# [STORED DATA]
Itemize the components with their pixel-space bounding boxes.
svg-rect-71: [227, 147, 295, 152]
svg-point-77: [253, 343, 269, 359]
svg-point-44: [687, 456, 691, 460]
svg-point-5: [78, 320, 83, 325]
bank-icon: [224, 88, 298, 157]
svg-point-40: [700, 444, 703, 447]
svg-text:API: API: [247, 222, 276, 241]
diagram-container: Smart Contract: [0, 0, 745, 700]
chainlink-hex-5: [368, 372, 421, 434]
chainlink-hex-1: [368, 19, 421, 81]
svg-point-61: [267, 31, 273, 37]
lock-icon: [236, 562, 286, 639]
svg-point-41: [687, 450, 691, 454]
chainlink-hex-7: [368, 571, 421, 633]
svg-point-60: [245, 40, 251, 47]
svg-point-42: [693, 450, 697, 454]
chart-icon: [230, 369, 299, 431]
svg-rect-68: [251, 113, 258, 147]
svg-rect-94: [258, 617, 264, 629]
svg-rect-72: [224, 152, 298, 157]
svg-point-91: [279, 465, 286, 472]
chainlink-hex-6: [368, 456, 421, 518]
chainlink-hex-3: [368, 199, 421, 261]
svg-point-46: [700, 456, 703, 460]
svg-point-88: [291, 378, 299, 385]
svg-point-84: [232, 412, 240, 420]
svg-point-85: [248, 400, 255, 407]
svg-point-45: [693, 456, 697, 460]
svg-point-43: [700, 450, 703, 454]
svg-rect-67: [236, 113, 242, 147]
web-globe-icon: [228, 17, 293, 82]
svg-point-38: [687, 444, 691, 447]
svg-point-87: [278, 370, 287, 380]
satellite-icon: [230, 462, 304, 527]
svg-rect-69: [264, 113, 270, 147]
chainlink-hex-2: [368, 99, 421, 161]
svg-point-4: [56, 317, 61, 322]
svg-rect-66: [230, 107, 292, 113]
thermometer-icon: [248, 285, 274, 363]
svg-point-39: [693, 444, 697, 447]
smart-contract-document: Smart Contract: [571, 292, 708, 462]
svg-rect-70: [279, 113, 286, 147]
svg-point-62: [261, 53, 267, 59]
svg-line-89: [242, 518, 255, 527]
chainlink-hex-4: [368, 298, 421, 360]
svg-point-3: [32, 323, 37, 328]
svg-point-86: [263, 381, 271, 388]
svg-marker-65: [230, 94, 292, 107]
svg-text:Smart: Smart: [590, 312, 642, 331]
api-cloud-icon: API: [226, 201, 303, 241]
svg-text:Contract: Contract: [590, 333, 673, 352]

# [WHAT YOU NEED TO DO]
Set down the records again without altering a word.

# [REPLY]
Itemize the components with their pixel-space bounding boxes.
svg-rect-71: [227, 147, 295, 152]
svg-point-77: [253, 343, 269, 359]
svg-point-44: [687, 456, 691, 460]
svg-point-5: [78, 320, 83, 325]
bank-icon: [224, 88, 298, 157]
svg-point-40: [700, 444, 703, 447]
svg-text:API: API: [247, 222, 276, 241]
diagram-container: Smart Contract: [0, 0, 745, 700]
chainlink-hex-5: [368, 372, 421, 434]
chainlink-hex-1: [368, 19, 421, 81]
svg-point-61: [267, 31, 273, 37]
lock-icon: [236, 562, 286, 639]
svg-point-41: [687, 450, 691, 454]
chainlink-hex-7: [368, 571, 421, 633]
svg-point-60: [245, 40, 251, 47]
svg-point-42: [693, 450, 697, 454]
chart-icon: [230, 369, 299, 431]
svg-rect-68: [251, 113, 258, 147]
svg-rect-94: [258, 617, 264, 629]
svg-rect-72: [224, 152, 298, 157]
svg-point-91: [279, 465, 286, 472]
chainlink-hex-6: [368, 456, 421, 518]
chainlink-hex-3: [368, 199, 421, 261]
svg-point-46: [700, 456, 703, 460]
svg-point-88: [291, 378, 299, 385]
svg-point-84: [232, 412, 240, 420]
svg-point-85: [248, 400, 255, 407]
svg-point-45: [693, 456, 697, 460]
svg-point-43: [700, 450, 703, 454]
svg-rect-67: [236, 113, 242, 147]
web-globe-icon: [228, 17, 293, 82]
svg-point-38: [687, 444, 691, 447]
svg-point-87: [278, 370, 287, 380]
satellite-icon: [230, 462, 304, 527]
svg-rect-69: [264, 113, 270, 147]
chainlink-hex-2: [368, 99, 421, 161]
svg-point-4: [56, 317, 61, 322]
svg-rect-66: [230, 107, 292, 113]
thermometer-icon: [248, 285, 274, 363]
svg-point-39: [693, 444, 697, 447]
smart-contract-document: Smart Contract: [571, 292, 708, 462]
svg-rect-70: [279, 113, 286, 147]
svg-point-62: [261, 53, 267, 59]
svg-line-89: [242, 518, 255, 527]
chainlink-hex-4: [368, 298, 421, 360]
svg-point-3: [32, 323, 37, 328]
svg-point-86: [263, 381, 271, 388]
svg-marker-65: [230, 94, 292, 107]
svg-text:Smart: Smart: [590, 312, 642, 331]
api-cloud-icon: API: [226, 201, 303, 241]
svg-text:Contract: Contract: [590, 333, 673, 352]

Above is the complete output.